[Data shown]
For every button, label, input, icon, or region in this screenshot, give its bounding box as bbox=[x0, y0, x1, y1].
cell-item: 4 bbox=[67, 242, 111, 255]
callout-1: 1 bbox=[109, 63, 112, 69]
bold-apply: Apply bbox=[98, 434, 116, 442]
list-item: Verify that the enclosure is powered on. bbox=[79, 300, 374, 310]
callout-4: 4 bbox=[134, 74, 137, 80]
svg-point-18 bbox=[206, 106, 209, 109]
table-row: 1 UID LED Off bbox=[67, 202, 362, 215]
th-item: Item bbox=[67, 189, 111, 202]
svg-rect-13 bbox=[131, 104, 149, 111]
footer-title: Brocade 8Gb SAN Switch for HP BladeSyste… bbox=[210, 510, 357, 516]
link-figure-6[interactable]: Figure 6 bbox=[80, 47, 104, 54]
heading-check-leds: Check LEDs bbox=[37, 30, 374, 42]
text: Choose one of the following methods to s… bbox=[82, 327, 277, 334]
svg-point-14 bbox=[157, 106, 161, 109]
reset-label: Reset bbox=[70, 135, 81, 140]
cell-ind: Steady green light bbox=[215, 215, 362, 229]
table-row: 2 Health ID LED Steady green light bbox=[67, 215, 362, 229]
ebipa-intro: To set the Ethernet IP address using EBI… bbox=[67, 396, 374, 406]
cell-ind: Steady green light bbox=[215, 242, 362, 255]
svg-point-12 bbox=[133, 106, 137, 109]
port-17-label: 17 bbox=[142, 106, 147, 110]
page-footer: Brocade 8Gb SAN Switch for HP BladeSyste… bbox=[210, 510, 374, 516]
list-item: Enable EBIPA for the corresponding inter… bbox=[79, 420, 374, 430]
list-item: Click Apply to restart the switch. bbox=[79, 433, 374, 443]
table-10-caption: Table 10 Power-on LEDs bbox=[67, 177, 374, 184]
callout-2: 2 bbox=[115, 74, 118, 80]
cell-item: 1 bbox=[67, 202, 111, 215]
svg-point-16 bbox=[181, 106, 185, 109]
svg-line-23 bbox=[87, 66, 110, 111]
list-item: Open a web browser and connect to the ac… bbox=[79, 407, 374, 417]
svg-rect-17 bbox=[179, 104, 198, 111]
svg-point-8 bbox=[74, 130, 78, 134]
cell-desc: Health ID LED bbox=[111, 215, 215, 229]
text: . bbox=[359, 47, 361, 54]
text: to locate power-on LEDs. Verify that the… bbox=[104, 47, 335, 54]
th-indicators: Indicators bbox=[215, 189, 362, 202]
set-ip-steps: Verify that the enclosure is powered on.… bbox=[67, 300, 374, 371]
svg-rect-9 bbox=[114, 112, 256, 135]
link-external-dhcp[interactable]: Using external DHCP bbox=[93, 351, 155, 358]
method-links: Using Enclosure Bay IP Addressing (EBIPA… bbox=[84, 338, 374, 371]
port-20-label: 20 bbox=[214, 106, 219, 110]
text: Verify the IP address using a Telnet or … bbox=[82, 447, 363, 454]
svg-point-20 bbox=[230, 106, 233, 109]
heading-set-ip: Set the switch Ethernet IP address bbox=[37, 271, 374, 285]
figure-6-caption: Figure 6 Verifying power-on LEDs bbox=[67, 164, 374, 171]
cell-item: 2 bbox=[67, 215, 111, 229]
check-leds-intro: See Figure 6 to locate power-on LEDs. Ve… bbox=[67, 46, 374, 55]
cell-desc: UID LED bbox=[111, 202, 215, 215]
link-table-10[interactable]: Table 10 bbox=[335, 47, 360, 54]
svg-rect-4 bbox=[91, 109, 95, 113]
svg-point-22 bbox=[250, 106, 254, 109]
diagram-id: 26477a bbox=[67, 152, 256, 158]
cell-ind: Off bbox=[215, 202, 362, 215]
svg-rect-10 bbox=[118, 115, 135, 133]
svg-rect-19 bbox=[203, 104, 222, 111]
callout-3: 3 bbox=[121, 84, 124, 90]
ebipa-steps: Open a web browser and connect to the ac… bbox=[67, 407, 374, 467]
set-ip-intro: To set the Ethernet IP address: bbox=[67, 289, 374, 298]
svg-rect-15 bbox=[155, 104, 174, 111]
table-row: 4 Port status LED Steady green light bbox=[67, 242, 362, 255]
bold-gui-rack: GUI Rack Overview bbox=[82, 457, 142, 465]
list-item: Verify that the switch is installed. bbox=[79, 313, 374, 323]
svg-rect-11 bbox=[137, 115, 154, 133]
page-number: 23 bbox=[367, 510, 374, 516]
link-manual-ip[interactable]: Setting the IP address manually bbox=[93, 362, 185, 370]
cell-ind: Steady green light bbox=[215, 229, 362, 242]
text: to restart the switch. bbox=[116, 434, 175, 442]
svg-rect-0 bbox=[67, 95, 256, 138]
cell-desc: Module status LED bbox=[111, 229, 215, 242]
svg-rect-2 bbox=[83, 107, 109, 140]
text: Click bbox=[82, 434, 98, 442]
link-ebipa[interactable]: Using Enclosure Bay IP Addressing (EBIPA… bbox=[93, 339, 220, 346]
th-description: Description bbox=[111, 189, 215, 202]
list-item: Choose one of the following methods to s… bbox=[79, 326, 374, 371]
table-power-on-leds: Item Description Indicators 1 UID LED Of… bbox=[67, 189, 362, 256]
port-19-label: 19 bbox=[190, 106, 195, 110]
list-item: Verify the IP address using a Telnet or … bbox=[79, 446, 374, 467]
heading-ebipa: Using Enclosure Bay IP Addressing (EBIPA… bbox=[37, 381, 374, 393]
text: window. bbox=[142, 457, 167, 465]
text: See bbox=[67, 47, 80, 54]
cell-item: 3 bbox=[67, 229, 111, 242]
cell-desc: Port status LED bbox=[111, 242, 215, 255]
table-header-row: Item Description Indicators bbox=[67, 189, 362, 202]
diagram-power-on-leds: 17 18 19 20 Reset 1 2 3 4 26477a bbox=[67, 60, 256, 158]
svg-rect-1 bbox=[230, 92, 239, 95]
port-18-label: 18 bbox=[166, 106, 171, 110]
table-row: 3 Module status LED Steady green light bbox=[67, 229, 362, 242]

[Activity] Copy the listing in full, and keep every word exactly as it is.

[Output of the task]
For every button, label, input, icon, or region in this screenshot, give its bounding box as bbox=[x0, y0, x1, y1].
cell-item: 4 bbox=[67, 242, 111, 255]
callout-1: 1 bbox=[109, 63, 112, 69]
bold-apply: Apply bbox=[98, 434, 116, 442]
list-item: Verify that the enclosure is powered on. bbox=[79, 300, 374, 310]
callout-4: 4 bbox=[134, 74, 137, 80]
svg-point-18 bbox=[206, 106, 209, 109]
table-row: 1 UID LED Off bbox=[67, 202, 362, 215]
th-item: Item bbox=[67, 189, 111, 202]
svg-rect-13 bbox=[131, 104, 149, 111]
footer-title: Brocade 8Gb SAN Switch for HP BladeSyste… bbox=[210, 510, 357, 516]
link-figure-6[interactable]: Figure 6 bbox=[80, 47, 104, 54]
heading-check-leds: Check LEDs bbox=[37, 30, 374, 42]
text: Choose one of the following methods to s… bbox=[82, 327, 277, 334]
svg-point-14 bbox=[157, 106, 161, 109]
reset-label: Reset bbox=[70, 135, 81, 140]
cell-ind: Steady green light bbox=[215, 215, 362, 229]
table-row: 2 Health ID LED Steady green light bbox=[67, 215, 362, 229]
ebipa-intro: To set the Ethernet IP address using EBI… bbox=[67, 396, 374, 406]
cell-ind: Steady green light bbox=[215, 242, 362, 255]
svg-point-12 bbox=[133, 106, 137, 109]
port-17-label: 17 bbox=[142, 106, 147, 110]
page-footer: Brocade 8Gb SAN Switch for HP BladeSyste… bbox=[210, 510, 374, 516]
list-item: Enable EBIPA for the corresponding inter… bbox=[79, 420, 374, 430]
list-item: Click Apply to restart the switch. bbox=[79, 433, 374, 443]
table-10-caption: Table 10 Power-on LEDs bbox=[67, 177, 374, 184]
callout-2: 2 bbox=[115, 74, 118, 80]
cell-item: 1 bbox=[67, 202, 111, 215]
svg-point-16 bbox=[181, 106, 185, 109]
svg-line-23 bbox=[87, 66, 110, 111]
list-item: Open a web browser and connect to the ac… bbox=[79, 407, 374, 417]
svg-rect-17 bbox=[179, 104, 198, 111]
svg-point-8 bbox=[74, 130, 78, 134]
cell-desc: Health ID LED bbox=[111, 215, 215, 229]
text: . bbox=[359, 47, 361, 54]
text: to locate power-on LEDs. Verify that the… bbox=[104, 47, 335, 54]
th-indicators: Indicators bbox=[215, 189, 362, 202]
set-ip-steps: Verify that the enclosure is powered on.… bbox=[67, 300, 374, 371]
svg-rect-9 bbox=[114, 112, 256, 135]
link-external-dhcp[interactable]: Using external DHCP bbox=[93, 351, 155, 358]
method-links: Using Enclosure Bay IP Addressing (EBIPA… bbox=[84, 338, 374, 371]
port-20-label: 20 bbox=[214, 106, 219, 110]
text: Verify the IP address using a Telnet or … bbox=[82, 447, 363, 454]
svg-point-20 bbox=[230, 106, 233, 109]
heading-set-ip: Set the switch Ethernet IP address bbox=[37, 271, 374, 285]
figure-6-caption: Figure 6 Verifying power-on LEDs bbox=[67, 164, 374, 171]
cell-item: 2 bbox=[67, 215, 111, 229]
check-leds-intro: See Figure 6 to locate power-on LEDs. Ve… bbox=[67, 46, 374, 55]
cell-desc: UID LED bbox=[111, 202, 215, 215]
link-table-10[interactable]: Table 10 bbox=[335, 47, 360, 54]
svg-rect-4 bbox=[91, 109, 95, 113]
svg-point-22 bbox=[250, 106, 254, 109]
diagram-id: 26477a bbox=[67, 152, 256, 158]
cell-ind: Off bbox=[215, 202, 362, 215]
svg-rect-10 bbox=[118, 115, 135, 133]
svg-rect-19 bbox=[203, 104, 222, 111]
callout-3: 3 bbox=[121, 84, 124, 90]
ebipa-steps: Open a web browser and connect to the ac… bbox=[67, 407, 374, 467]
set-ip-intro: To set the Ethernet IP address: bbox=[67, 289, 374, 298]
svg-rect-15 bbox=[155, 104, 174, 111]
table-row: 4 Port status LED Steady green light bbox=[67, 242, 362, 255]
bold-gui-rack: GUI Rack Overview bbox=[82, 457, 142, 465]
list-item: Verify that the switch is installed. bbox=[79, 313, 374, 323]
svg-rect-11 bbox=[137, 115, 154, 133]
page-number: 23 bbox=[367, 510, 374, 516]
link-manual-ip[interactable]: Setting the IP address manually bbox=[93, 362, 185, 370]
cell-ind: Steady green light bbox=[215, 229, 362, 242]
text: to restart the switch. bbox=[116, 434, 175, 442]
svg-rect-0 bbox=[67, 95, 256, 138]
cell-desc: Module status LED bbox=[111, 229, 215, 242]
svg-rect-2 bbox=[83, 107, 109, 140]
text: Click bbox=[82, 434, 98, 442]
link-ebipa[interactable]: Using Enclosure Bay IP Addressing (EBIPA… bbox=[93, 339, 220, 346]
th-description: Description bbox=[111, 189, 215, 202]
list-item: Choose one of the following methods to s… bbox=[79, 326, 374, 371]
table-power-on-leds: Item Description Indicators 1 UID LED Of… bbox=[67, 189, 362, 256]
port-19-label: 19 bbox=[190, 106, 195, 110]
list-item: Verify the IP address using a Telnet or … bbox=[79, 446, 374, 467]
heading-ebipa: Using Enclosure Bay IP Addressing (EBIPA… bbox=[37, 381, 374, 393]
text: window. bbox=[142, 457, 167, 465]
text: See bbox=[67, 47, 80, 54]
cell-item: 3 bbox=[67, 229, 111, 242]
cell-desc: Port status LED bbox=[111, 242, 215, 255]
table-header-row: Item Description Indicators bbox=[67, 189, 362, 202]
diagram-power-on-leds: 17 18 19 20 Reset 1 2 3 4 26477a bbox=[67, 60, 256, 158]
svg-rect-1 bbox=[230, 92, 239, 95]
port-18-label: 18 bbox=[166, 106, 171, 110]
table-row: 3 Module status LED Steady green light bbox=[67, 229, 362, 242]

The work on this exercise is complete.